Less than three days after staying in power with a minority government in the 2021 snap election, planning was underway for Prime Minister Justin Trudeau’s getaway to Tofino.
Trudeau flew to his favourite Vancouver Island vacation spot Sept. 30, 2021, instead of attending a ceremony on the first national day to remember Indian residential school victims.
But email between the Prime Minister’s Office and the Department of National Defence office that books government jets shows the original plan was to travel before Truth and Reconciliation Day.
Email obtained under the access to information law, after a delay of more than 13 months, shows that a person in the PMO, whose name was censored, emailed the 8 Operations Support Squadron at Canadian Forces Base Trenton at 10:11 a.m. Sept. 23, 2021.
“We are still planning the private trip to Tofino, so the dates are not locked in, but hoping you could provide the [comparable prices] for departure from Ottawa on either 28 or 29 September for Tofino and return on either the 02 or 03 October,” the PMO email said.
Under government policy, when travel aboard the fleet is for personal reasons, DND asks a travel agent for the lowest possible commercial fare on a comparable flight and an invoice is issued to the traveler.
Four days later, on Sept. 27, 2021, the person in PMO emailed the DND contact, with new travel dates: Sept. 30-Oct. 4.
The DND quote for lowest comparable fare was $261.57 per person on Westjet between Vancouver and Ottawa and $560.70 per passenger on Pacific Coastal Airlines between Vancouver and Tofino, for a total $822.27 per person.
DND invoiced the Justin Trudeau and wife Sophie Gregoire Trudeau $1,644.53 on Oct. 16, 2021, which was only a fraction of the cost of the flight.
On Oct. 1, 2021, DND estimated the cost of the round trip at $19,869.90, of which $14,198.90 was fuel and $907.36 food and catering.
The itinerary showed Ottawa departure at 8:09 a.m. on Truth and Reconciliation Day and Tofino arrival at 10:28 a.m. local time.
The morning after attending a ceremony in Ottawa, PMO staff originally claimed Trudeau was spending the new federal holiday in the national capital. They were forced to admit where he really was, after images from flight tracking websites hit social media, showing a Canadian Forces Challenger CC-144 jet from the national capital had landed in Tofino.
There were only three passengers on the manifest for the first, fourth and fifth legs of the journey: the Trudeaus and a person whose name was censored. Generally, the Prime Minister travels with an RCMP bodyguard.
The plane did not stay in Tofino. It flew without passengers to Victoria and returned to Tofino Oct. 3. The Trudeaus and the other passenger departed Oct. 4 at 7:24 a.m. and stopped for a half-hour in Vancouver before continuing to Ottawa for a 3:30 p.m. arrival.

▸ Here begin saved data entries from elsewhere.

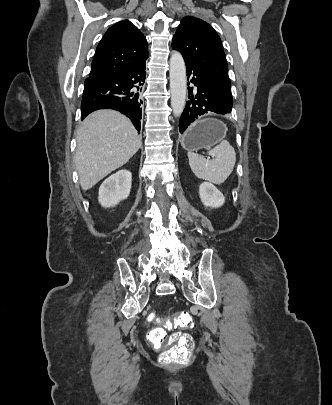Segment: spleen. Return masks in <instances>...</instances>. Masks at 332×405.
<instances>
[{
    "instance_id": "obj_1",
    "label": "spleen",
    "mask_w": 332,
    "mask_h": 405,
    "mask_svg": "<svg viewBox=\"0 0 332 405\" xmlns=\"http://www.w3.org/2000/svg\"><path fill=\"white\" fill-rule=\"evenodd\" d=\"M208 154L213 157L208 160L194 153H188L189 165L192 172L199 179L213 184H222L230 176L236 162L234 148L227 140L211 149Z\"/></svg>"
}]
</instances>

The trip to Tofino was Trudeau’s eighth as Prime Minister. This time, he stayed in a secluded Chesterman Beach estate, rather than a resort hotel. By skipping Truth and Reconciliation Day, Trudeau upset First Nations leaders, including the Tk’emlups te Secwepemc Chief Rosanne Casimir, who invited Trudeau to come in person or send a video greeting if he couldn’t make it.

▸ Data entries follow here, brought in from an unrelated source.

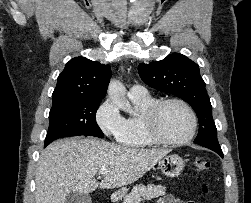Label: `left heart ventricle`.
<instances>
[{
	"instance_id": "1",
	"label": "left heart ventricle",
	"mask_w": 251,
	"mask_h": 203,
	"mask_svg": "<svg viewBox=\"0 0 251 203\" xmlns=\"http://www.w3.org/2000/svg\"><path fill=\"white\" fill-rule=\"evenodd\" d=\"M158 129L165 138L178 140L189 133L191 118L183 106L177 103L167 104L160 112Z\"/></svg>"
}]
</instances>
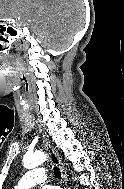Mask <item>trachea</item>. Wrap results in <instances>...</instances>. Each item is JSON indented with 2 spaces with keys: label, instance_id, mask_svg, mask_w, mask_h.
Here are the masks:
<instances>
[{
  "label": "trachea",
  "instance_id": "1",
  "mask_svg": "<svg viewBox=\"0 0 124 189\" xmlns=\"http://www.w3.org/2000/svg\"><path fill=\"white\" fill-rule=\"evenodd\" d=\"M54 174L57 178H59V179L61 178V172H60L59 168L54 167Z\"/></svg>",
  "mask_w": 124,
  "mask_h": 189
}]
</instances>
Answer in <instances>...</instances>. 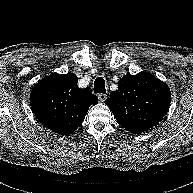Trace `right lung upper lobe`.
Listing matches in <instances>:
<instances>
[{
    "label": "right lung upper lobe",
    "mask_w": 193,
    "mask_h": 193,
    "mask_svg": "<svg viewBox=\"0 0 193 193\" xmlns=\"http://www.w3.org/2000/svg\"><path fill=\"white\" fill-rule=\"evenodd\" d=\"M73 73L44 77L34 85L30 105L38 121L58 134H70L81 124L90 105L98 103L90 87H77Z\"/></svg>",
    "instance_id": "right-lung-upper-lobe-1"
}]
</instances>
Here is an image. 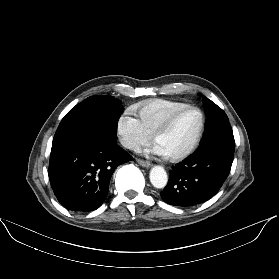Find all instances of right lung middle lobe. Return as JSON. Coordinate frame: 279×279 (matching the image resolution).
I'll return each instance as SVG.
<instances>
[{
	"instance_id": "obj_1",
	"label": "right lung middle lobe",
	"mask_w": 279,
	"mask_h": 279,
	"mask_svg": "<svg viewBox=\"0 0 279 279\" xmlns=\"http://www.w3.org/2000/svg\"><path fill=\"white\" fill-rule=\"evenodd\" d=\"M122 112L121 102L112 96L88 97L64 116L53 138L52 147L72 145L103 132L117 134V121Z\"/></svg>"
}]
</instances>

During an Oct. 6, 2021 news conference in Ottawa, Trudeau tearfully apologized.
“Travelling on the 30th was a mistake and I regret it,” he told reporters.
Pressed for details of how it came about, Trudeau said: “the ‘how it happened’ is far less important than that it happened, which I regret.”
Trudeau was back in Vancouver on Dec. 2 to meet Premier David Eby in Vancouver and attend a photo op for a federal and provincial subsidized childcare program. He headlines a $500-per-ticket cash for access Liberal Party fundraiser in Surrey on Friday night.
Four of his eight trips to the West Coast in 2022 have included a party fundraiser. One of those trips was an April vacation to Whistler.
Documents obtained under access to information show that Trudeau charged taxpayers $800,000 for flights aboard government jets to criss-cross the country between May and August of 2019, prior to that year’s scheduled election. The last of Trudeau’s flights during that period cost $54,000 and was built around the production of a Liberal election campaign ad on the Grouse Grind in North Vancouver.
According to the SherpaReport, which follows the private jet industry, the Bombardier Challenger 600 series CC-144 jet uses 340 gallons per hour of fuel. The Prime Minister’s entourage flew for 142 flight hours from May to August in 2019, meaning the jets used 48,280 gallons or almost 182,000 litres of jet fuel.
In June 2019, Liberal MPs led the House of Commons in a motion to declare a climate change emergency.
An unofficial account on Twitter called @RCAF-VIP keeps track of Canadian government VIP flights. It estimated the Dec. 1 flight carrying Trudeau to Vancouver used 5,130 litres of fuel at a cost of $8,808 and caused 14 tons of carbon dioxide emissions.